▶ _Work item_: Please repeat the records exactly. The pictures are to be left out.

[[ Data for this exercise, beginning ]]

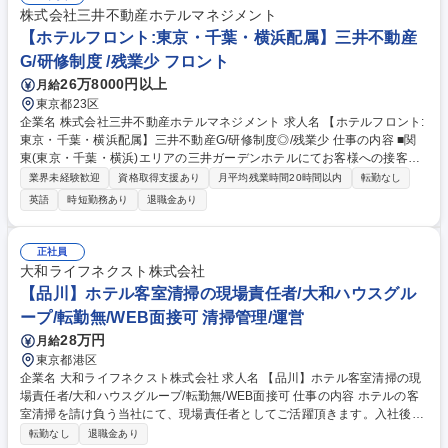
せ、お客様要望への対応業務 ・請求書等の事務処理業務 ・稼動・売上管
株式会社三井不動産ホテルマネジメント
理、客室対応、安全管理等の業務 募集職種 【日本橋・八丁堀・茅場町】
【ホテルフロント:東京・千葉・横浜配属】三井不動産
[総合職]ホテルフロント/フロントリーダー
G/研修制度 /残業少 フロント
26万8000円以上
月給
東京都23区
企業名 株式会社三井不動産ホテルマネジメント 求人名 【ホテルフロント:
東京・千葉・横浜配属】三井不動産G/研修制度◎/残業少 仕事の内容 ■関
東(東京・千葉・横浜)エリアの三井ガーデンホテルにてお客様への接客・
サービス・おもてなしを行って頂きます。国内外問わず様々なお客様と接
業界未経験歓迎
資格取得支援あり
月平均残業時間20時間以内
転勤なし
しながら当社にて良いキャリアステップを歩んでいただきたいと考 えてお
英語
時短勤務あり
退職金あり
ります！ 【詳細】接客(フロント)業務及び予約(電話対応)業務 【働き方】
残業月10～20H程度/月8～10日休のシフト勤務/夜勤あり 【研修制度】基
本的な接遇研修からフロント業務まで研修制度が充実しており、成長ステ
正社員
ージに応じて様々な研修を受講頂けます。 【キャリアプラン】スタッフ⇒
大和ライフネクスト株式会社
リーダー⇒マネージャー等ご自身の頑張りによりしっかりキャリアアップ
【品川】ホテル客室清掃の現場責任者/大和ハウスグル
いただける環境です。 募集職種 【ホテルフロント:東京・千葉・横浜配
ープ/転勤無/WEB面接可 清掃管理/運営
属】三井不動産G/研修制度◎/残業少
28万円
月給
東京都港区
企業名 大和ライフネクスト株式会社 求人名 【品川】ホテル客室清掃の現
場責任者/大和ハウスグループ/転勤無/WEB面接可 仕事の内容 ホテルの客
室清掃を請け負う当社にて、現場責任者としてご活躍頂きます。入社後は
先輩もしくはホテル担当者とイチから業務を学び、4ヵ月～半年程度かけ
転勤なし
退職金あり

[[ Data for this exercise, end ]]

▶ _Problem solution_:
せ、お客様要望への対応業務 ・請求書等の事務処理業務 ・稼動・売上管
株式会社三井不動産ホテルマネジメント
理、客室対応、安全管理等の業務 募集職種 【日本橋・八丁堀・茅場町】
【ホテルフロント:東京・千葉・横浜配属】三井不動産
[総合職]ホテルフロント/フロントリーダー
G/研修制度 /残業少 フロント
26万8000円以上
月給
東京都23区
企業名 株式会社三井不動産ホテルマネジメント 求人名 【ホテルフロント:
東京・千葉・横浜配属】三井不動産G/研修制度◎/残業少 仕事の内容 ■関
東(東京・千葉・横浜)エリアの三井ガーデンホテルにてお客様への接客・
サービス・おもてなしを行って頂きます。国内外問わず様々なお客様と接
業界未経験歓迎
資格取得支援あり
月平均残業時間20時間以内
転勤なし
しながら当社にて良いキャリアステップを歩んでいただきたいと考 えてお
英語
時短勤務あり
退職金あり
ります！ 【詳細】接客(フロント)業務及び予約(電話対応)業務 【働き方】
残業月10～20H程度/月8～10日休のシフト勤務/夜勤あり 【研修制度】基
本的な接遇研修からフロント業務まで研修制度が充実しており、成長ステ
正社員
ージに応じて様々な研修を受講頂けます。 【キャリアプラン】スタッフ⇒
大和ライフネクスト株式会社
リーダー⇒マネージャー等ご自身の頑張りによりしっかりキャリアアップ
【品川】ホテル客室清掃の現場責任者/大和ハウスグル
いただける環境です。 募集職種 【ホテルフロント:東京・千葉・横浜配
ープ/転勤無/WEB面接可 清掃管理/運営
属】三井不動産G/研修制度◎/残業少
28万円
月給
東京都港区
企業名 大和ライフネクスト株式会社 求人名 【品川】ホテル客室清掃の現
場責任者/大和ハウスグループ/転勤無/WEB面接可 仕事の内容 ホテルの客
室清掃を請け負う当社にて、現場責任者としてご活躍頂きます。入社後は
先輩もしくはホテル担当者とイチから業務を学び、4ヵ月～半年程度かけ
転勤なし
退職金あり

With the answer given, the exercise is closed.